It seems that every single language(even Haskell semigods) struggle with this. Guido himself stated that it's the part he hates the most in python.


I agree to a certain extent. The JVM/Maven pom appoach seems to work the most reliably across architectures, which is nice.

Python is a friggin' nightmare by comparison. Some trivial low-complexity operations can take insane amounts of elbow grease due to missing/outdated libs.


I think clojure/lein really shows off the power of Maven/Ivy for managing packages. But I'm not sure how well that works for c++/c-extensions?

Pip does a remarkable job of magically getting and compiling missing c/c++ libraries, and works great in tandem with virtualenv.


To this day I have not found a good way to distribute compiled JNI binaries. You can either consider them completely separate from your Java code and package them separately, or you can put them into your JAR and then do some horrible hacks of unpacking the JAR at runtime, detecting the architecture and loading the library from the temporary directory. This is really something that should be built into the standard package formats/tools.


Use https://github.com/fommil/jniloader - it's still the horrible hack under the hood, but it standardizes it all for you.


Wheels can be installed into a Python environment without executing code and can be cleanly uninstalled. They're effectively an iteration on eggs.


I've always found it fairly easy. Why do you think it's a disaster?


I'm in the likely unique position of being a serious Python user that has almost no experience with virtualenv, pip, setuptools, or any python packaging. I have no control over the hosts I have to support, which means I can never count on packages to be installed. I almost always use pure python 2.5-2.7. I'm also a Windows user.

From that perspective, I can see the OP's point.

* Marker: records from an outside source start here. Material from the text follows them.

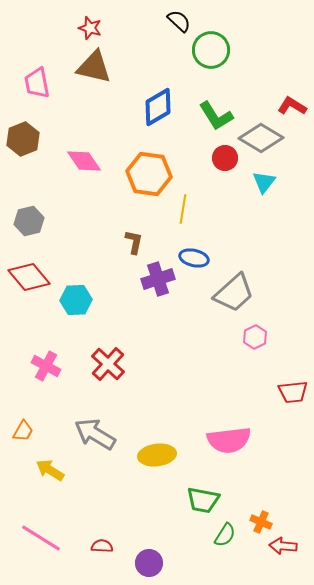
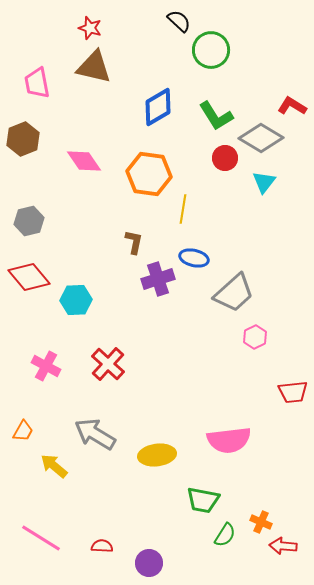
yellow arrow: moved 4 px right, 4 px up; rotated 8 degrees clockwise
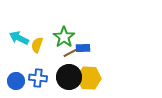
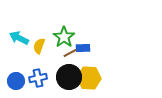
yellow semicircle: moved 2 px right, 1 px down
blue cross: rotated 18 degrees counterclockwise
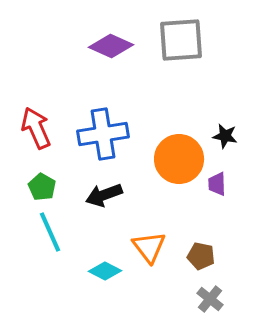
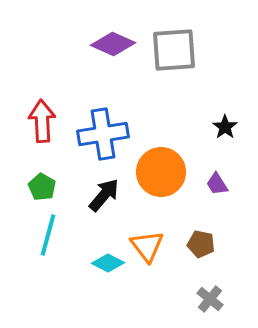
gray square: moved 7 px left, 10 px down
purple diamond: moved 2 px right, 2 px up
red arrow: moved 6 px right, 7 px up; rotated 21 degrees clockwise
black star: moved 9 px up; rotated 25 degrees clockwise
orange circle: moved 18 px left, 13 px down
purple trapezoid: rotated 30 degrees counterclockwise
black arrow: rotated 150 degrees clockwise
cyan line: moved 2 px left, 3 px down; rotated 39 degrees clockwise
orange triangle: moved 2 px left, 1 px up
brown pentagon: moved 12 px up
cyan diamond: moved 3 px right, 8 px up
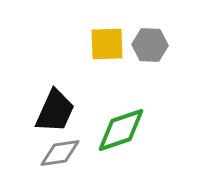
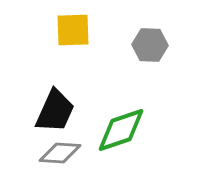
yellow square: moved 34 px left, 14 px up
gray diamond: rotated 12 degrees clockwise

For most of Windows history, if you needed a library installed, you'd install it. Every installation was accomplished through the familiar Windows installer. If you needed a newer version, you installed it. There was process, and one target.

Now take modern Python. A new layer has been introduced, where you may run every project in a new target, or through the 'default' install. In addition, you have libraries and packages that may be installed through one of several different installers or processes, most of which are different than the OS's package management, and which aren't necessarily compatible and aren't tightly managed. This is on top of multiple python versions that may have to be installed.

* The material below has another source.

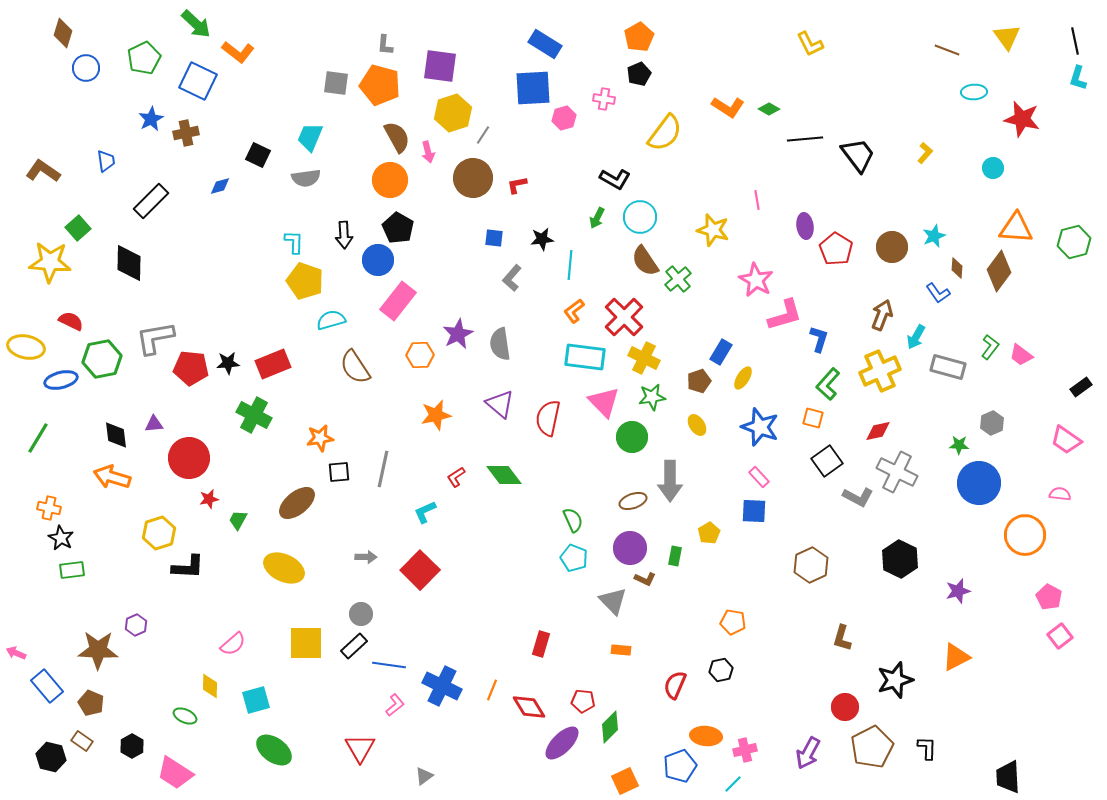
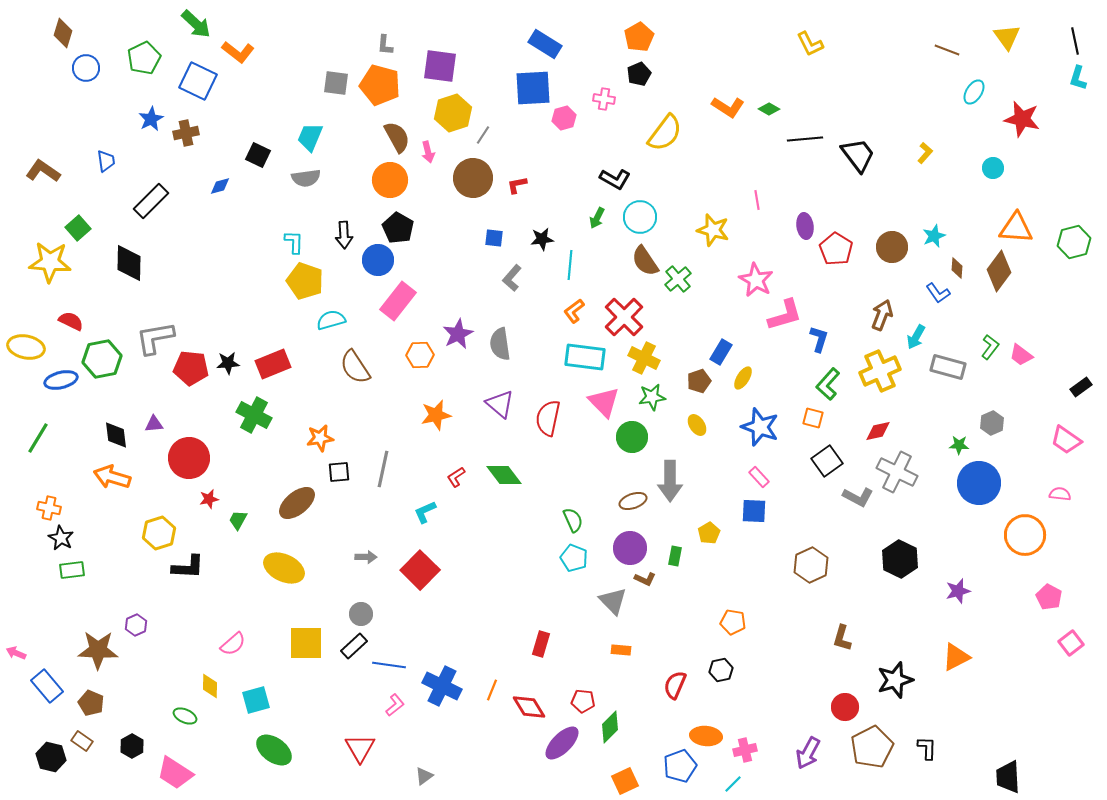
cyan ellipse at (974, 92): rotated 55 degrees counterclockwise
pink square at (1060, 636): moved 11 px right, 7 px down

I can see where he's coming from.

That being said I love Python and I respect the work that has been done to allow such a vibrant user base.


You're a serious Python user that has no experience with any of the last decade's tools for packaging, and you find things hard without using any of those tools, and THAT'S why you can see where he's coming from?


The key question I'd ask is "casual Python user coming from which other ecosystem?"

Have you tried setting $JAVA_HOME and restarting? rimshot

Here's a good overview of real world issues: http://lucumr.pocoo.org/2012/6/22/hate-hate-hate-everywhere/

(I'd imagine the core team thinks Armin should just embrace Python 3 already. And some of the details have changed since this post, naturally.)


And the update where he loves wheels:

http://lucumr.pocoo.org/2014/1/27/python-on-wheels/


I assume you're being sarcastic, since "it kinda works" is not a ringing endorsement (and the entire piece has the same sulky tone).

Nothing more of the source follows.